An improvement from disclaimer in 2008-09 to financially unqualified with findings on predetermined objectives and/or compliance with laws and regulations, was achieved by Nkandla, KwaNongoma and Ubuhlebezwe.
Mfolozi, Nquthu and Ukhahlamba improved from a disclaimer of audit opinion in 2008-09 to a qualified audit opinion.
Six municipalities improved from a qualified audit opinion in 2008-09 to financially unqualified with findings on predetermined objectives and/or compliance with laws and regulations. These are Amajuba District municipality, The Big Five False Bay, Dannhauser, eMadlageni, Emnambithi/Ladysmith and Mpofana.
There was no regression of audit opinions for municipalities from the 2008-09 financial year.
With regard to compliance with laws and regulations, the AG’s report highlighted the significant increase in the amounts of irregular, unauthorised and fruitless and wasteful expenditure as a concern. Irregular expenditure primarily related to instances of non-adherence to the municipal supply chain management process.

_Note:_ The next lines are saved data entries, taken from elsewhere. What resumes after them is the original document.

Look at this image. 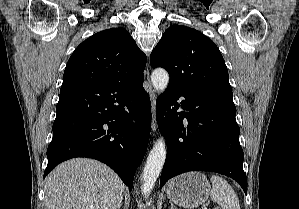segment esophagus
Here are the masks:
<instances>
[{
  "label": "esophagus",
  "mask_w": 299,
  "mask_h": 209,
  "mask_svg": "<svg viewBox=\"0 0 299 209\" xmlns=\"http://www.w3.org/2000/svg\"><path fill=\"white\" fill-rule=\"evenodd\" d=\"M149 95L151 99V107H152V130L155 131L157 128V121H156V94L155 91L150 86Z\"/></svg>",
  "instance_id": "esophagus-1"
}]
</instances>
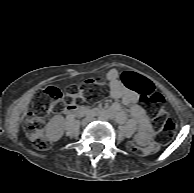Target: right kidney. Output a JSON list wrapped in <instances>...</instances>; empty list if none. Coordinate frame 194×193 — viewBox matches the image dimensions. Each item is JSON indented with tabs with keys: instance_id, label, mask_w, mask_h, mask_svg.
Wrapping results in <instances>:
<instances>
[{
	"instance_id": "ca27d5eb",
	"label": "right kidney",
	"mask_w": 194,
	"mask_h": 193,
	"mask_svg": "<svg viewBox=\"0 0 194 193\" xmlns=\"http://www.w3.org/2000/svg\"><path fill=\"white\" fill-rule=\"evenodd\" d=\"M47 136L51 141H57L63 136V128L58 117H53L48 123Z\"/></svg>"
}]
</instances>
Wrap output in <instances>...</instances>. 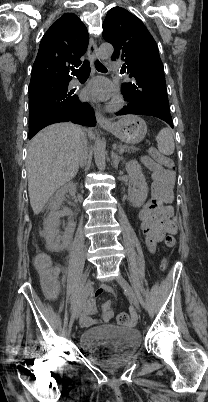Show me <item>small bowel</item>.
Listing matches in <instances>:
<instances>
[{
	"mask_svg": "<svg viewBox=\"0 0 208 402\" xmlns=\"http://www.w3.org/2000/svg\"><path fill=\"white\" fill-rule=\"evenodd\" d=\"M142 163L151 172L152 187L151 199L148 203L138 212L137 220L140 229L142 230L147 245L152 250L157 243L161 242L167 235H175L177 233V225L173 220V207L172 202V187L174 183V172L159 162L149 158L143 157ZM43 256V255H40ZM65 274V273H64ZM64 288L68 287L67 283L63 284ZM112 293L113 289L109 285H103L102 289L94 291V298L99 300L103 296V291ZM47 299L53 300L56 295H46ZM94 310V301L88 300L85 306L84 313L81 317L79 327L81 330H88L91 323H96L97 320L92 319ZM112 317L110 302H105L102 310V318L99 322H105ZM65 330L72 328L70 321L63 323Z\"/></svg>",
	"mask_w": 208,
	"mask_h": 402,
	"instance_id": "obj_1",
	"label": "small bowel"
}]
</instances>
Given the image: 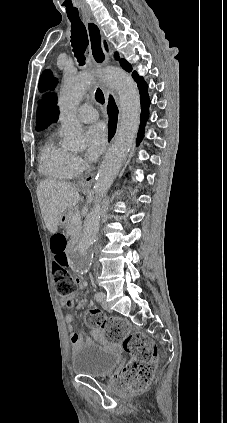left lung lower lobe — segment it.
<instances>
[{"label":"left lung lower lobe","mask_w":227,"mask_h":423,"mask_svg":"<svg viewBox=\"0 0 227 423\" xmlns=\"http://www.w3.org/2000/svg\"><path fill=\"white\" fill-rule=\"evenodd\" d=\"M139 93H140V101H141V123L138 131V136L136 140L137 146L141 142L144 137V127L145 123L148 120V109L150 105V99L147 92V84L144 82L143 78H139L136 80Z\"/></svg>","instance_id":"left-lung-lower-lobe-1"}]
</instances>
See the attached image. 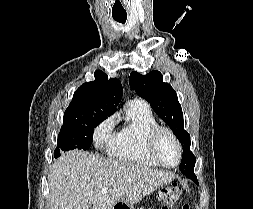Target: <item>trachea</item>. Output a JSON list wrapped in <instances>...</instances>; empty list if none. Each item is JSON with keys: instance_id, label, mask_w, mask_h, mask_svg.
Masks as SVG:
<instances>
[{"instance_id": "trachea-1", "label": "trachea", "mask_w": 253, "mask_h": 209, "mask_svg": "<svg viewBox=\"0 0 253 209\" xmlns=\"http://www.w3.org/2000/svg\"><path fill=\"white\" fill-rule=\"evenodd\" d=\"M114 20H116L117 22L119 23H122L124 24L126 19H127V16H119V17H113Z\"/></svg>"}]
</instances>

Significant general control weaknesses were also reported in almost all instances where information systems controls were tested. Municipalities, in general, did not achieve significant progress in addressing the 2008-09 findings. This is attributed to lack of IT governance frameworks, user access controls, security control and capacity to manage their financial and performance information.

Service delivery findings

Reporting on service delivery is an area with which most municipalities in the province are struggling, primarily due to inadequate allocation of dedicated human resources to manage this function. There is limited alignment of service delivery priorities to the performance agreements of senior management and staff, which in turn limits the ability of leadership at provincial and municipal level to monitor the status of service delivery objectively and transparently.
“The few municipalities that have adopted these disciplines have consistently recorded successes in the reporting and auditing of this area. It is our belief that such breakthroughs can also be achieved by the greater number of municipalities in the province if they can learn from and adopt the practices of the few successful ones. From our side we will continue to make ourselves available and provide timely and concise audit recommendations to support leadership in their efforts to boost their key internal controls and systems,” says Nombembe.